## Calculus: Early Transcendentals (2nd Edition)

(a) $x=0$ and $x = 8/5$ are two critical points. (b) $f$ has a local maximum at $x = 0$ of $f(0) = 0$ and a local minimum at $x = 8/5$ of $\frac{-48}{{5·5}^{2/3}} \approx −3.28$. (c) The absolute maximum of $f$ on $[−5, 5]$ is $\sqrt[3]{25}$ and the absolute minimum is $-9\sqrt[3]{25}$.
(a). $f'(x) = x^{2/3} + (x − 4) · \frac{2}{3}x^{−1/3} = \frac{5x−8}{3x^{1/3}}$ , which is undefined at $x = 0$ and is $0$ at $x = 8/5$. So these are the two critical points. (b).

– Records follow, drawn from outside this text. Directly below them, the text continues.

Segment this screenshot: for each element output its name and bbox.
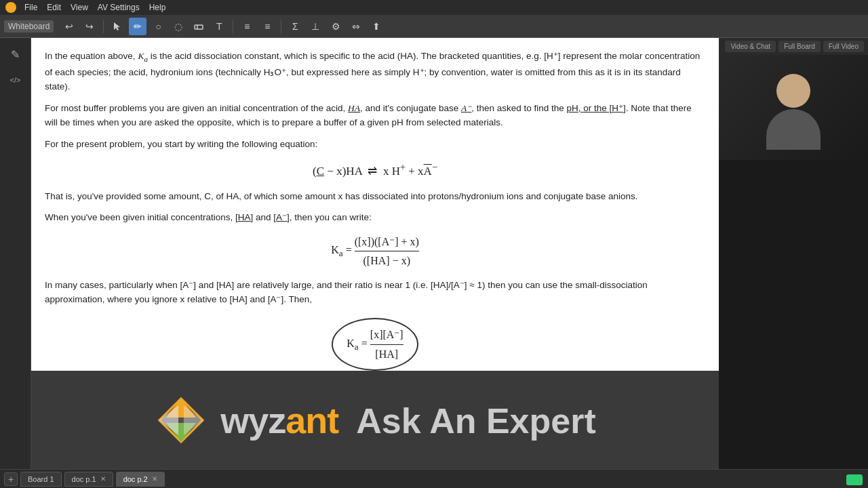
text-tool[interactable]: T xyxy=(210,18,228,35)
menu-av-settings[interactable]: AV Settings xyxy=(98,3,140,12)
wyzant-banner: wyzant Ask An Expert xyxy=(31,371,719,469)
status-indicator xyxy=(846,474,863,485)
video-container xyxy=(719,55,868,160)
tab-doc-p1-close[interactable]: ✕ xyxy=(100,475,106,483)
equation-3: Ka = [x][A⁻] [HA] xyxy=(45,315,705,373)
align-right-tool[interactable]: ≡ xyxy=(258,18,276,35)
left-sidebar: ✎ </> xyxy=(0,38,31,469)
person-silhouette xyxy=(763,67,824,148)
menu-edit[interactable]: Edit xyxy=(47,3,61,12)
circle-tool[interactable]: ○ xyxy=(149,18,167,35)
paragraph-5: When you've been given initial concentra… xyxy=(45,210,705,225)
video-feed xyxy=(719,55,868,160)
code-sidebar-btn[interactable]: </> xyxy=(5,69,26,91)
separator3 xyxy=(281,20,281,33)
ant-text: ant xyxy=(285,400,338,441)
paragraph-4: That is, you've provided some amount, C,… xyxy=(45,189,705,204)
gear-tool[interactable]: ⚙ xyxy=(327,18,344,35)
toolbar: Whiteboard ↩ ↪ ✏ ○ ◌ T ≡ ≡ Σ ⊥ ⚙ ⇔ ⬆ xyxy=(0,15,868,38)
equation-2: Ka = ([x])([A⁻] + x) ([HA] − x) xyxy=(45,233,705,270)
svg-marker-0 xyxy=(7,3,15,12)
cursor-tool[interactable] xyxy=(108,18,126,35)
video-chat-button[interactable]: Video & Chat xyxy=(725,41,776,52)
sigma-tool[interactable]: Σ xyxy=(286,18,304,35)
tab-doc-p2-close[interactable]: ✕ xyxy=(152,475,157,483)
eraser-tool[interactable] xyxy=(190,18,208,35)
separator2 xyxy=(233,20,233,33)
highlight-tool[interactable]: ◌ xyxy=(170,18,187,35)
undo-button[interactable]: ↩ xyxy=(60,18,78,35)
wyzant-brand: wyzant Ask An Expert xyxy=(220,399,596,441)
ask-expert-text: Ask An Expert xyxy=(356,401,596,441)
paragraph-3: For the present problem, you start by wr… xyxy=(45,137,705,152)
equation-1: (C − x)HA ⇌ x H+ + xA− xyxy=(45,160,705,181)
bottom-bar: + Board 1 doc p.1 ✕ doc p.2 ✕ xyxy=(0,469,868,488)
paragraph-1: In the equation above, Ka is the acid di… xyxy=(45,49,705,94)
menu-bar: File Edit View AV Settings Help xyxy=(24,3,165,12)
paragraph-6: In many cases, particularly when [A⁻] an… xyxy=(45,278,705,307)
person-head xyxy=(776,74,810,108)
draw-sidebar-btn[interactable]: ✎ xyxy=(5,43,26,65)
menu-help[interactable]: Help xyxy=(149,3,166,12)
full-board-button[interactable]: Full Board xyxy=(778,41,821,52)
tab-board-1-label: Board 1 xyxy=(28,475,54,483)
add-tab-button[interactable]: + xyxy=(4,472,18,486)
svg-marker-1 xyxy=(114,22,120,30)
right-panel: Video & Chat Full Board Full Video xyxy=(719,38,868,469)
full-video-button[interactable]: Full Video xyxy=(823,41,864,52)
redo-button[interactable]: ↪ xyxy=(81,18,98,35)
toolbar-label: Whiteboard xyxy=(4,20,54,33)
tab-doc-p1[interactable]: doc p.1 ✕ xyxy=(64,472,113,487)
paragraph-2: For most buffer problems you are given a… xyxy=(45,101,705,130)
pen-tool[interactable]: ✏ xyxy=(129,18,146,35)
app-icon xyxy=(5,2,16,13)
tab-doc-p2-label: doc p.2 xyxy=(123,475,148,483)
upload-tool[interactable]: ⬆ xyxy=(368,18,385,35)
graph-tool[interactable]: ⊥ xyxy=(307,18,324,35)
tab-doc-p1-label: doc p.1 xyxy=(72,475,96,483)
tab-board-1[interactable]: Board 1 xyxy=(20,472,62,487)
wyz-text: wyz xyxy=(220,400,285,441)
wyzant-logo: wyzant Ask An Expert xyxy=(154,393,596,447)
svg-rect-2 xyxy=(195,25,203,29)
video-buttons-bar: Video & Chat Full Board Full Video xyxy=(719,38,868,55)
menu-view[interactable]: View xyxy=(71,3,88,12)
wyzant-diamond-icon xyxy=(154,393,208,447)
tab-doc-p2[interactable]: doc p.2 ✕ xyxy=(116,472,165,487)
align-left-tool[interactable]: ≡ xyxy=(238,18,256,35)
separator xyxy=(103,20,104,33)
menu-file[interactable]: File xyxy=(24,3,37,12)
link-tool[interactable]: ⇔ xyxy=(347,18,365,35)
title-bar: File Edit View AV Settings Help xyxy=(0,0,868,15)
person-body xyxy=(766,109,821,150)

Note that $f(−1) > 0$ and $f(1) < 0$, and $f(2) > 0$ so $f$ has a local maximum at $x = 0$ of $f(0) = 0$ and a local minimum at $x = 8/5$ of $\frac{-48}{{5·5}^{2/3}} \approx −3.28$. (c). Note that $f(−5) = −9 \sqrt[3]{25} ≈ −26.32$, $f(0) = 0$, and $f(5) = \sqrt[3]{25} ≈ 2.92$, so the absolute maximum of $f$ on $[−5, 5]$ is $\sqrt[3]{25}$ and the absolute minimum is $-9\sqrt[3]{25}$.